KLA-Tencor Corp.
’s (KLAC) second-quarter earnings beat the Zacks Consensus Estimate by 6 cents. With the broad turnaround in the semiconductor capital equipment market underway, some of the other equipment makers, such as Research (LRCX) and Teradyne (TER) also reported stronger results. Consequently, we are very positive about the largest equipment company Applied Materials (AMAT) which is expected to report within the next few weeks.
 
Revenue

 
Revenue of $478.3 million was up 8.6% sequentially and 54.5% year over year. The sequential strength was due to a larger section of customers increasing their capex investments, particularly in advanced technology. The technical complexity in manufacturing semiconductors and increasingly challenging yield issues are the drivers behind these investments. New products also helped growth in the last quarter.
 
Products generated 73% of total revenue, an increase of 11.1% sequentially and 68.7% year over year. Services revenue comprised the remaining 27%, 2.5% sequentially and 25.6% year over year. Services are likely to grow in importance, as the company strives to maintain its large installed base.
 
Orders
 
Orders were up strongly in the last quarter. The company reported $649 million in net bookings, which was a sequential increase of 25.8% and a year-over-year increase of 136.9%. This was much better than management’s expectations of a 0-20% sequential increase and driven by strong demand from both core and new markets.
 
While the foundry segment (50% of total orders) remained strong in the last quarter, spending in the memory segment gained momentum (with a 37% contribution), while logic customers slid (from 24% to 13% of total orders).
 
Orders by product line were—wafer inspection 48%, reticle inspection 15%, metrology 10% and solar storage high brightness LED and other non-semiconductor 8%. Services were 19% of total orders.
 
Orders were fairly broad-based across geographies, an indication that the recovery is spread across all regions.

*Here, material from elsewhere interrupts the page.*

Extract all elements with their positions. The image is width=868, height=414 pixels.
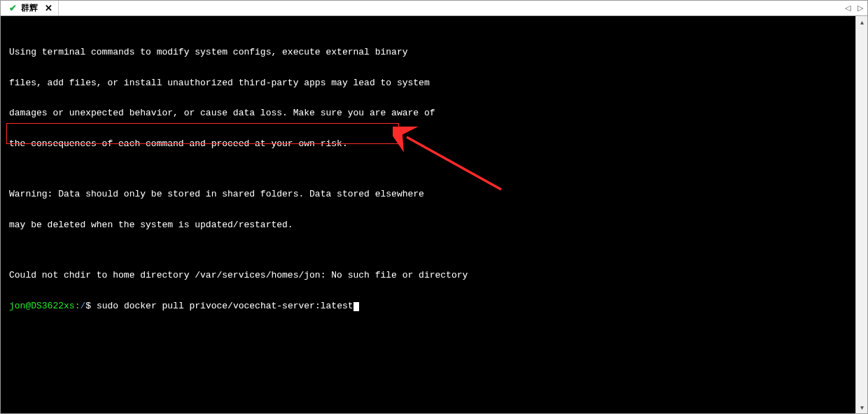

The strongest growth in the last quarter, however, came from the U.S. and Taiwan. The relatively higher concentration in Asia is due to the presence of more foundries and chip manufacturing companies in the region. Around 39% of total orders came from Taiwan, followed by the U.S. with 23%, Korea with 15%, Japan 10%, rest of Asia 9% and Europe 3%.
 
The six-month backlog at quarter-end was $939 million, up 23.7% sequentially and 72.9% year over year.
 
Margins

 
The pro forma gross margin for the quarter was 57.7%, up 299 basis points (bps) from the previous quarter’s 54.7% and 1,970 bps from 38.0% in the year-ago quarter. The gross margin benefited from higher volumes and the resultant improvement in fixed cost absorption over the larger sales base. A richer mix of higher-margin products and the move to lower-cost manufacturing at Singapore also helped margins in the last quarter.
 
Operating expenses of $167.1 million were higher than the previous quarter’s $164.1 million. The operating margin was 22.8%, up 533 bps sequentially and 3,380 bps year over year. The sequential improvement was largely on account of the higher gross margin, but also helped by lower SG&A and R&D as a percentage of sales.
 
Excluding the impact of restructuring charges, acquisition-related expenses, restatement-related charges and the associated tax impact, the pro forma net income was $71.3 million, or 14.9% of sales, compared to $49.4 million, or 11.2% in the previous quarter and a loss of $58.3 million, or 18.8% in the year-ago quarter.
 
Including the special items, the GAAP net income was $57 million (33 cents per share) compared to net income of $21.8 million (13 cents per share) in the December quarter and net loss of $82.8 million (49 cents per share) in the March quarter of last year.
 
Balance Sheet

 
Inventories were up 6.3%, although inventory turns were flattish at around 2.2X. Days sales outstanding (DSOs) were also flat at around 62. The company ended with cash and short term investments of $1.53 billion, up $11.2 million during the quarter. The company generated $127.7 million from operations, spending $10 million on capital expenses, $54.6 million on share repurchases and $25.7 million on dividend payouts during the quarter.
 
Guidance

 
For the fourth quarter, management expects orders to be up 5-25% sequentially to $680-810 million and revenue to be up 10-19% sequentially to $530-570 million. The non-GAAP earnings are expected to be 54 cents – 62 cents a share.